AUGUST 2009: A young white-tailed eagle is found dead on Glenogil Estate, Angus. A post-mortem reveals it has been poisoned by the illegal pesticide, Carbofuran. Reports circulate that this bird actually died in March 2009, but RSPB fieldworkers could not locate the transmitter signal. The decomposed body was eventually found in August 2009, after an expert fieldworker was brought in. Tayside Police did not release a press statement about this alleged persecution incident until January 2010, 6 months after the dead body was discovered, and probably 9 months after it was killed. As of September 2010, over a year later, no arrests have been made.

MAY 2010: Three dead golden eagles are found on Skibo Estate, Sutherland. They are found with a dead buzzard and a dead sparrowhawk. All are suspected victims of illegal poisoning and the bodies are sent for forensic post-mortem in Edinburgh. Northern Constabulary launch an investigation. As of September 2010, 4 months later, the post-mortem results have not been made publicly available. The result of the police investigation has also not been made publicly available.
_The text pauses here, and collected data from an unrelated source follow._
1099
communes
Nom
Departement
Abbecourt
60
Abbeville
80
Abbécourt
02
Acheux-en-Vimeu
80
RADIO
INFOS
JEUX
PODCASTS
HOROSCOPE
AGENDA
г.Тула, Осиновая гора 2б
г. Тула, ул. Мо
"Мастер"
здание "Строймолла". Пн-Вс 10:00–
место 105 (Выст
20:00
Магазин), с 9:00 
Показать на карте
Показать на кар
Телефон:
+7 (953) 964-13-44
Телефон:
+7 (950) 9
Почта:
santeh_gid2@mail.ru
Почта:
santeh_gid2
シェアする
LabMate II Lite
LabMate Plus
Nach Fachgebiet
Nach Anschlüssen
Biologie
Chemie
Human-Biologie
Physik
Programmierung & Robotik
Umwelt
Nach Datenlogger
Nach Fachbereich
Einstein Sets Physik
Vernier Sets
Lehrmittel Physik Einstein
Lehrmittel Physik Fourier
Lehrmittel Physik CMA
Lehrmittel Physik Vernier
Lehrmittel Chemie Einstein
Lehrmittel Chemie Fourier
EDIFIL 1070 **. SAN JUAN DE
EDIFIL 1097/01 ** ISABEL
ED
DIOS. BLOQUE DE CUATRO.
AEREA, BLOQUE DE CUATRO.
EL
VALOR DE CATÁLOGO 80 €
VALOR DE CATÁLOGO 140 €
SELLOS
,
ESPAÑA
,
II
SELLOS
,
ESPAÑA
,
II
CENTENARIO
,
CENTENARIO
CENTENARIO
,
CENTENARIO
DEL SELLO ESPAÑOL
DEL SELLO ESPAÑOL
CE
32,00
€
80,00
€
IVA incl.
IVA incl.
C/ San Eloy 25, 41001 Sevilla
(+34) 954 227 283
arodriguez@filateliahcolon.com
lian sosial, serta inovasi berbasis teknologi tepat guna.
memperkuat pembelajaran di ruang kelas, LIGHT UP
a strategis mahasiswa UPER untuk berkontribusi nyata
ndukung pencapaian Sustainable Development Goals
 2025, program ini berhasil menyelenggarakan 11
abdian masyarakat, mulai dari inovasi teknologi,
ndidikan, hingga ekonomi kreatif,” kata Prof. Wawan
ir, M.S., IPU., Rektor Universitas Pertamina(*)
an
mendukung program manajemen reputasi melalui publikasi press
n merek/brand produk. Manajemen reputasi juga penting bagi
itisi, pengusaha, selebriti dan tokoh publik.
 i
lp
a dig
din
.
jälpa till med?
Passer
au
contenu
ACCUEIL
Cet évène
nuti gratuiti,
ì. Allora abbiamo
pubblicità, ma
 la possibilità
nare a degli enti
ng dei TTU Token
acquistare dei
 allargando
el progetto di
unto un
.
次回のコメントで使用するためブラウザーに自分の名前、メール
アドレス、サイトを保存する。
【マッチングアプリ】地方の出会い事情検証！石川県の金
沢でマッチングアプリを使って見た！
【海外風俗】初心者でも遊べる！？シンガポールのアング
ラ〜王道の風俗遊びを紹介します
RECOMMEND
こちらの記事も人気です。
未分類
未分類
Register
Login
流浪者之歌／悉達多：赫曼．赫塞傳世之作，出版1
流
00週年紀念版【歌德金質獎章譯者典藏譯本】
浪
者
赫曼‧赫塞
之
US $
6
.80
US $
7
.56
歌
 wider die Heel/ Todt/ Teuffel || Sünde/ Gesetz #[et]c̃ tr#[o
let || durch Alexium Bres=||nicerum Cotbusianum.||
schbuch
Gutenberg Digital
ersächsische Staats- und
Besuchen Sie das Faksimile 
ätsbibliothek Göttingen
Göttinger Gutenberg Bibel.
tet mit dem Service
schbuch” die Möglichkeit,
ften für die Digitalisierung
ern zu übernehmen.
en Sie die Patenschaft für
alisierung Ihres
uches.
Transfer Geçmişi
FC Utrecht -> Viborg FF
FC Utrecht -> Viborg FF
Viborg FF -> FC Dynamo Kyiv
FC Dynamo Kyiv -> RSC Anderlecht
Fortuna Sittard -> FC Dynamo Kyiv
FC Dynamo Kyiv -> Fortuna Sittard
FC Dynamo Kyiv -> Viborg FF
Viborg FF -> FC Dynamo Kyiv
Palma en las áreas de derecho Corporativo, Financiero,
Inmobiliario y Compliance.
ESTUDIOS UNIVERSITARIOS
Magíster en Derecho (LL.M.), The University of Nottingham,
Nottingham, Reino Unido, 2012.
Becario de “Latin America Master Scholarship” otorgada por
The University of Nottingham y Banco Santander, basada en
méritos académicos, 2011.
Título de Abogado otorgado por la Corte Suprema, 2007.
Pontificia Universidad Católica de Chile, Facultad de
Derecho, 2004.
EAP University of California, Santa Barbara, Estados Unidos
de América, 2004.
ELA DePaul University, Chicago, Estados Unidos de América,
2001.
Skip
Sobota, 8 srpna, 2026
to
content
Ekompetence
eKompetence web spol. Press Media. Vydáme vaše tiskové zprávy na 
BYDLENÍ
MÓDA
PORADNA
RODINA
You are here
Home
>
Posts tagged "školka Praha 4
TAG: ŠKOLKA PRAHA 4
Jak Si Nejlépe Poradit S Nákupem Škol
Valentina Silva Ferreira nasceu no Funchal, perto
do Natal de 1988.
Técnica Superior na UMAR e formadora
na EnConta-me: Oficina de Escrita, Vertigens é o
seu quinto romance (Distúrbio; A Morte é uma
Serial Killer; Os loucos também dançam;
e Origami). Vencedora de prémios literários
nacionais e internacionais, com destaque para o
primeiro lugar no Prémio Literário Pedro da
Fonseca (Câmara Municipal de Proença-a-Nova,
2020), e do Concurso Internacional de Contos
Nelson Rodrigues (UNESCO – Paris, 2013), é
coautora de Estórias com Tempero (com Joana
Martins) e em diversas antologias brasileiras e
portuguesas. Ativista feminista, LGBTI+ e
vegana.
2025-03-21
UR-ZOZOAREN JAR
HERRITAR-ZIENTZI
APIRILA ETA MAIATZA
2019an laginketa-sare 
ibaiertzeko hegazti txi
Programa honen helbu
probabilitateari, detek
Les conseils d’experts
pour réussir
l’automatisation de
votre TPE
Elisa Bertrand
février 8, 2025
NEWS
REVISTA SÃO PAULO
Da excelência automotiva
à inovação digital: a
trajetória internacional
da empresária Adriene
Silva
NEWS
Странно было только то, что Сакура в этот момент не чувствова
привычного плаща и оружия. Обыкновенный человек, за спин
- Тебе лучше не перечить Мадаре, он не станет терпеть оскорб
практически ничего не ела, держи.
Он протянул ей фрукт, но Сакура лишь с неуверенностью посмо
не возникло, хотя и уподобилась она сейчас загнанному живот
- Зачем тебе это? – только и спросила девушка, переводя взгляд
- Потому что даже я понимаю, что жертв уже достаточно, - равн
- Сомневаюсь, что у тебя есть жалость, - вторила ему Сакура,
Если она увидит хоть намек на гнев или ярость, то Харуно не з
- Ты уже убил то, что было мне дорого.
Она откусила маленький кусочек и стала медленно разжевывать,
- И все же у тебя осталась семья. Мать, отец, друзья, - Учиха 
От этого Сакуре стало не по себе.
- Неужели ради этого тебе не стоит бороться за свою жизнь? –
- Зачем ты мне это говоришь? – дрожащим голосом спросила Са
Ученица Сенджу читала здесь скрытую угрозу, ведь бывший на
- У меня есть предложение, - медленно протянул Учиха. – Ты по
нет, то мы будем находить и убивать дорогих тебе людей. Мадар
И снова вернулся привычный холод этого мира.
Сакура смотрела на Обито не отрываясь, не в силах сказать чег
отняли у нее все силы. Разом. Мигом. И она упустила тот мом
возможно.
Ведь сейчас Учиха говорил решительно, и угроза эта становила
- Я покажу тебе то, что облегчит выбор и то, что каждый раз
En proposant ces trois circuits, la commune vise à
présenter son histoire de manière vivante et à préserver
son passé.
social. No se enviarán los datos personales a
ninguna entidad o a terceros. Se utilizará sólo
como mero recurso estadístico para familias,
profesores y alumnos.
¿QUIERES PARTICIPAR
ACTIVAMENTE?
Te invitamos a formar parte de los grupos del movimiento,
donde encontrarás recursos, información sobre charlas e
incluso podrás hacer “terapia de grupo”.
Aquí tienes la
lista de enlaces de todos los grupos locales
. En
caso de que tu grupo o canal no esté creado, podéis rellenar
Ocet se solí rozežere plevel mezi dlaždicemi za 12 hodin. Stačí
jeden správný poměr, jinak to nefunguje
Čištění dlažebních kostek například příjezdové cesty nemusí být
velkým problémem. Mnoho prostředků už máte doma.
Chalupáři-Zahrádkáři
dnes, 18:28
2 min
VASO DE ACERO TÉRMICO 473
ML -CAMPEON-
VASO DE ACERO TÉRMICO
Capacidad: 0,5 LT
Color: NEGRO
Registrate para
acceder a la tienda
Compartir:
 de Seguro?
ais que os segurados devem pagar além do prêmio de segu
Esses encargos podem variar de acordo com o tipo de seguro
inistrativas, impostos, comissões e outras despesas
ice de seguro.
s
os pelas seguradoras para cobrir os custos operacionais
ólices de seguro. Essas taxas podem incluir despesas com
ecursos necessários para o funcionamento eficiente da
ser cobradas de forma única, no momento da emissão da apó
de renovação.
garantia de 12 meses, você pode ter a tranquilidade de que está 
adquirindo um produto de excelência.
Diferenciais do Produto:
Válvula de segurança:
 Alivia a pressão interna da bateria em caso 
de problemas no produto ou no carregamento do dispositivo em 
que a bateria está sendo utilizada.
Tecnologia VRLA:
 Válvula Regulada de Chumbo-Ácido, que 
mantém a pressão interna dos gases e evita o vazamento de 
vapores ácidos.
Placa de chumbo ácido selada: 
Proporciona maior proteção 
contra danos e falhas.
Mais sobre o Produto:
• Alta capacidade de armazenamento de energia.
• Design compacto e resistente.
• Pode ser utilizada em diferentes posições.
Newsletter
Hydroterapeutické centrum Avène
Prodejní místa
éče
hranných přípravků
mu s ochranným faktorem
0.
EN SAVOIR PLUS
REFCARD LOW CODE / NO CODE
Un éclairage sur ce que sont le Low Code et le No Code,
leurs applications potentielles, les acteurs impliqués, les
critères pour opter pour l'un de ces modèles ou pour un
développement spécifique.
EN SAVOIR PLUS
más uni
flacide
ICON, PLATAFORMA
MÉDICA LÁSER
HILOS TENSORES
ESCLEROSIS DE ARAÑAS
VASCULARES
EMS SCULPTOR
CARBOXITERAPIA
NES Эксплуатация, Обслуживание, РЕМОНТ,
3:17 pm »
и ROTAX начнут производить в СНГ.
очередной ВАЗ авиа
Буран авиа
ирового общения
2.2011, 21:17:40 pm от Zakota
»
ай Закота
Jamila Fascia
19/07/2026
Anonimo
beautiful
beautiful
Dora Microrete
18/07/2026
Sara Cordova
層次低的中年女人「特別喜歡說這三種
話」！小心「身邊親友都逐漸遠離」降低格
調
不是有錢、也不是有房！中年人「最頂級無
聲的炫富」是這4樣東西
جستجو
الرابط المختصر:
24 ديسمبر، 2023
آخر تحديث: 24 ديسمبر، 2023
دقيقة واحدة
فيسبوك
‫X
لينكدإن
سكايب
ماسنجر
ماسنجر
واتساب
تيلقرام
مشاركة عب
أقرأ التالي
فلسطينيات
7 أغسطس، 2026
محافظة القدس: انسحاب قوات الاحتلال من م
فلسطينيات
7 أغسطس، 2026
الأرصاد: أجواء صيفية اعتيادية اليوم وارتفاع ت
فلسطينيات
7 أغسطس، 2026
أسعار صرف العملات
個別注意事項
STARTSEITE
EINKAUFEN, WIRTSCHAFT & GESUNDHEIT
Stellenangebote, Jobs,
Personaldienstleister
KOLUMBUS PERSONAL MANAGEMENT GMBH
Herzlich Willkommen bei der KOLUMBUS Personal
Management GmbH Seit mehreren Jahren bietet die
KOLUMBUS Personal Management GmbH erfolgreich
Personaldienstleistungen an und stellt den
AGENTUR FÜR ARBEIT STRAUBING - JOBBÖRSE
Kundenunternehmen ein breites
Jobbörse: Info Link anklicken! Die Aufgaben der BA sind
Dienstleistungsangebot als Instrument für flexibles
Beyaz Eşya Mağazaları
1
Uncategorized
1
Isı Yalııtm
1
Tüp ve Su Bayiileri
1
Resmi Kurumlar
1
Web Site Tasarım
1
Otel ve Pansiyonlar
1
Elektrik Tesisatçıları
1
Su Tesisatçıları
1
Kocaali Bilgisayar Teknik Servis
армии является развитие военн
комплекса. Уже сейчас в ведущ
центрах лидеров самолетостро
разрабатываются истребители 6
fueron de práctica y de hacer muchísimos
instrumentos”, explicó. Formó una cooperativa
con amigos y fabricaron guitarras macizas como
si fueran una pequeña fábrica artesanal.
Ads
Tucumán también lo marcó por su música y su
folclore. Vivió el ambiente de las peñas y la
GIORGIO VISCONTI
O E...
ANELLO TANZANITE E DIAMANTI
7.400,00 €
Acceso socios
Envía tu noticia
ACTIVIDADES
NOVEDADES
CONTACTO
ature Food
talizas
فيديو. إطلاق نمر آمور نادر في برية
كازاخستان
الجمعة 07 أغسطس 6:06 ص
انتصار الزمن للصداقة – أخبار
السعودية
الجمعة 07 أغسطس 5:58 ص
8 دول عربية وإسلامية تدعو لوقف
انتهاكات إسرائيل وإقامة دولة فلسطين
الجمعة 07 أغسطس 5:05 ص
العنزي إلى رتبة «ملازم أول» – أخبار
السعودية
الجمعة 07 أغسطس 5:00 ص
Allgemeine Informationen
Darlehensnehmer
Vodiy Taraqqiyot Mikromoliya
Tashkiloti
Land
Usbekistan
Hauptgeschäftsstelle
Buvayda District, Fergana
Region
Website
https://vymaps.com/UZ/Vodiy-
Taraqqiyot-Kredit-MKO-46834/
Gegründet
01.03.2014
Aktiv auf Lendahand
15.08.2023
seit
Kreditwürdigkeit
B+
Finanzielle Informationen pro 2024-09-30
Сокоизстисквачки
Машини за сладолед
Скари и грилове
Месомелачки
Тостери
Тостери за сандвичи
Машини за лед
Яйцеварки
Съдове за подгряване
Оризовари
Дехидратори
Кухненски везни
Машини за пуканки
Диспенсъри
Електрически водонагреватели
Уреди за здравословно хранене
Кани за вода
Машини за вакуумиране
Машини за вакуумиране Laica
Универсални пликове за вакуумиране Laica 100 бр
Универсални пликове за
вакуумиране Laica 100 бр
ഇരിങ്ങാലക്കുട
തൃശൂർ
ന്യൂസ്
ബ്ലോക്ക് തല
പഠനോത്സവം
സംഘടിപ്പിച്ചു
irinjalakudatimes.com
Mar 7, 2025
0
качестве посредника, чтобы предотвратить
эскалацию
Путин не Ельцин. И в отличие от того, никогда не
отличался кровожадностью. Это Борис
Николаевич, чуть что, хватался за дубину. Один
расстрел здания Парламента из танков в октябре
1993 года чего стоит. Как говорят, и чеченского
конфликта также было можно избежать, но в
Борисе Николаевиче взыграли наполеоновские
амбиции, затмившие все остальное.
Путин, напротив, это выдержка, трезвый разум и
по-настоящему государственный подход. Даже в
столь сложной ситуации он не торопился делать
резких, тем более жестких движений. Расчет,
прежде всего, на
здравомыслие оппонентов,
UPDATE Nov 2010: SASA report indicates the golden eagles were poisoned.

JUNE 2010: Two dead eagles are discovered on a grouse moor nr Inverness. The golden eagle and the white-tailed eagle were collected by the RSPB and sent to the SASA lab for inspection. They are later confirmed to have been poisoned by Carbofuran. Northern Constabulary does not make any public appeal for information – nor does the RSPB. You have to ask why not?

03
Jun
10

landowners’ condemnation of raptor persecution revisited

Last week, I reported that 23 of the shooting estates that had signed the letter to condemn raptor poisoning had had wildlife crime incidents recorded on their properties, and in some cases, employees had criminal convictions associated with wildlife crime. I decided to give them all the benefit of the doubt, as they may all have since changed ownership and/or staff since those incidents and subsequently changed their attitude towards raptor killing.  After some heavy duty googling, it appears that 6 of the 22 have changed ownership, 11 have not, and inconclusive material was found for 6.

Estates that do not appear to have changed ownership and/or staff since incidents of wildlife crime have been recorded on their land, yet are asking us to believe they now ‘condemn’ raptor poisoning are as follows:

Careston Castle, Dochfour Estate, Invercauld Estate, Haystoun Estate, Dougarie Estate, Haddo Estate, Dunecht Estate, Roxburghe Estate, Seafield & Strathsprey Estates, Innes Estate.

Estates that do appear to have changed ownership and/or staff since incidents of wildlife crime were recorded on their land are as follows:

Coignafearn Estate, Dunachton Estate, Glenfeshie Estate, Lothian Estate, Islay Estate, Wemyss & March Estates.

Inconclusive evidence of a change of ownership and/or staff since incidents of wildlife crime were recorded on their land include the following:

Rosehaugh Estate, Dinnet & Kinord Estate, Balmanno Estate, Straloch Farm, Aberarder Estate.

Dr Sigrid Rausing

One estate that deserves special mention is Coignafearn Estate in the Monadhliaths. Previously known by raptor workers as a notorious eagle black-spot in the 1980s when it was owned by an age-ing Belgian, Baron Douharty, Coignafearn was bought by Dr Sigrid Rausing in 1998. The daughter of Tetra Pak billionaire Hans Rausing, she has since made tremendous efforts to run this estate positively for raptors, including building artifical nest sites to try and encourage breeding golden eagles back to her land.

If only all landowners were as enlightened as Dr Rausing.